(RECORDS PROVIDED)

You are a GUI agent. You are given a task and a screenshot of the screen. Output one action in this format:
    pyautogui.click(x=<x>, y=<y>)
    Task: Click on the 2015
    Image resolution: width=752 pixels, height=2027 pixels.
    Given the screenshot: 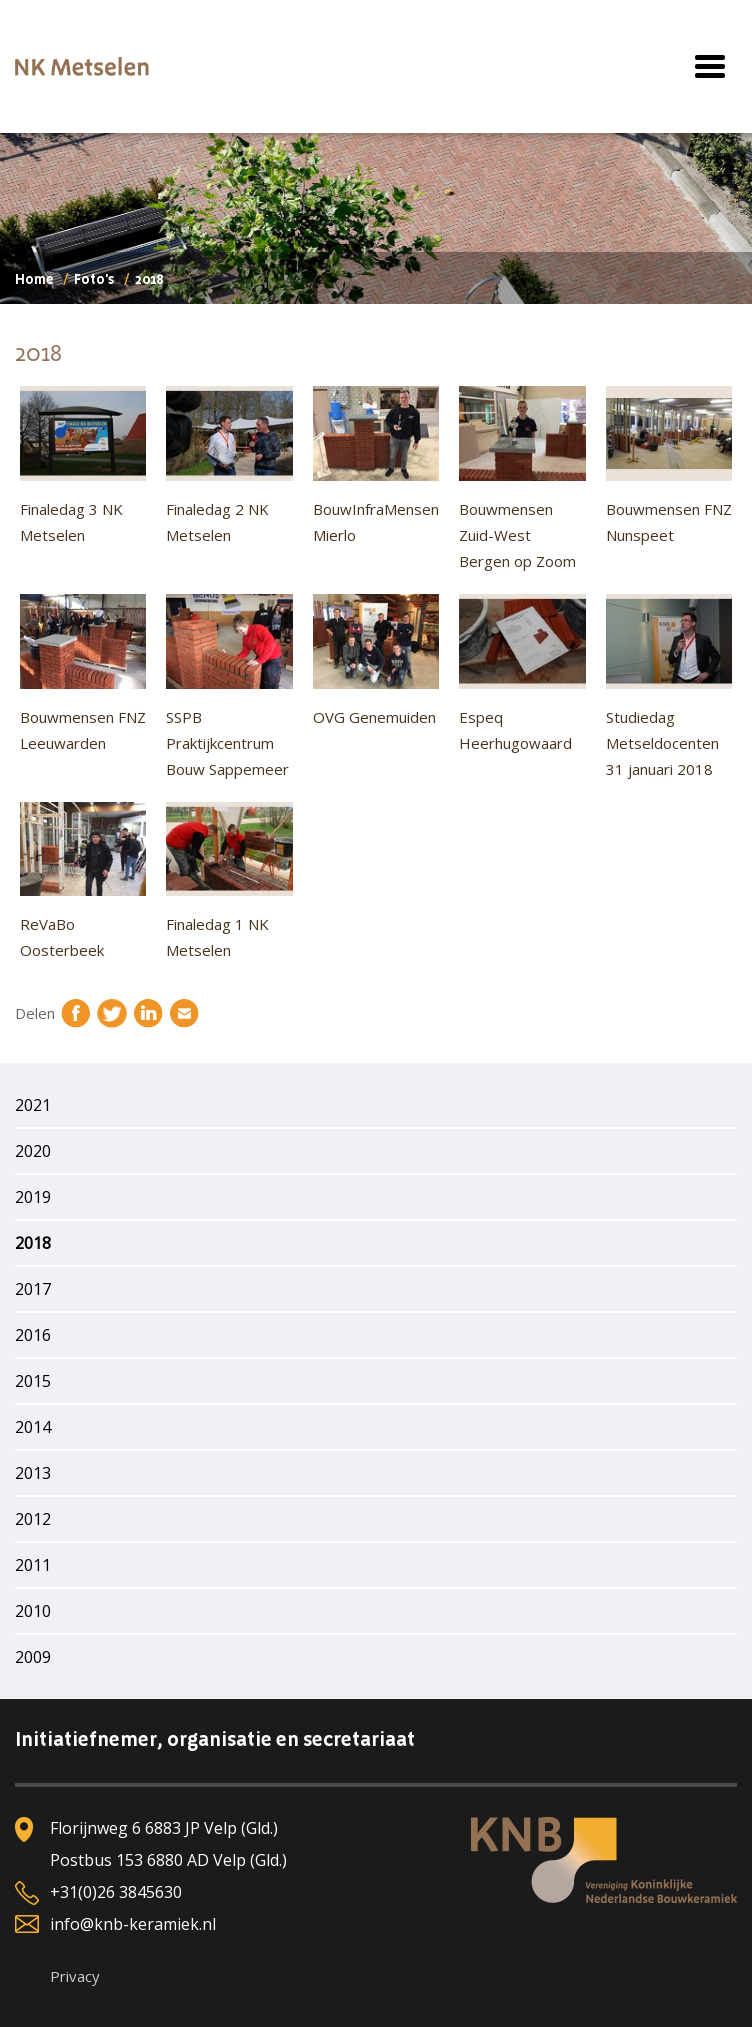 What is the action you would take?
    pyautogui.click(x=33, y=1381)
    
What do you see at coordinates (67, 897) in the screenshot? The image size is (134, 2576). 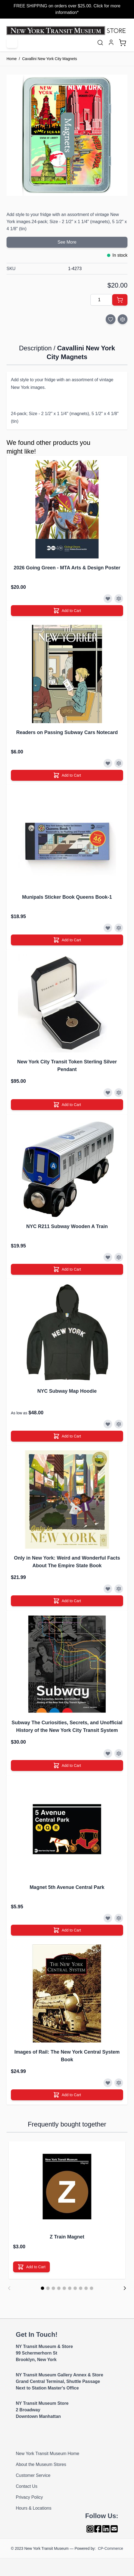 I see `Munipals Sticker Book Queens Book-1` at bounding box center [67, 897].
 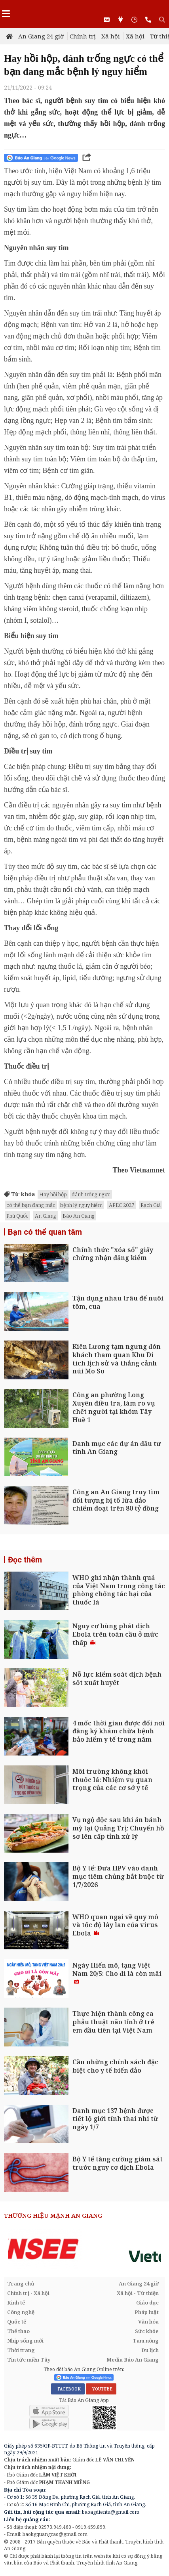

(End RECORDS PROVIDED)

- GOAL OF THE EXERCISE -
Beginning at the first line of the records, give again each line exactly as written, ending with the line that contains "Image resolution: width=752".

- EXERCISE RESPONSE -
You are a GUI agent. You are given a task and a screenshot of the screen. Output one action in this format:
    pyautogui.click(x=<x>, y=<y>)
    Task: Click on the 2015
    Image resolution: width=752 pixels, height=2027 pixels.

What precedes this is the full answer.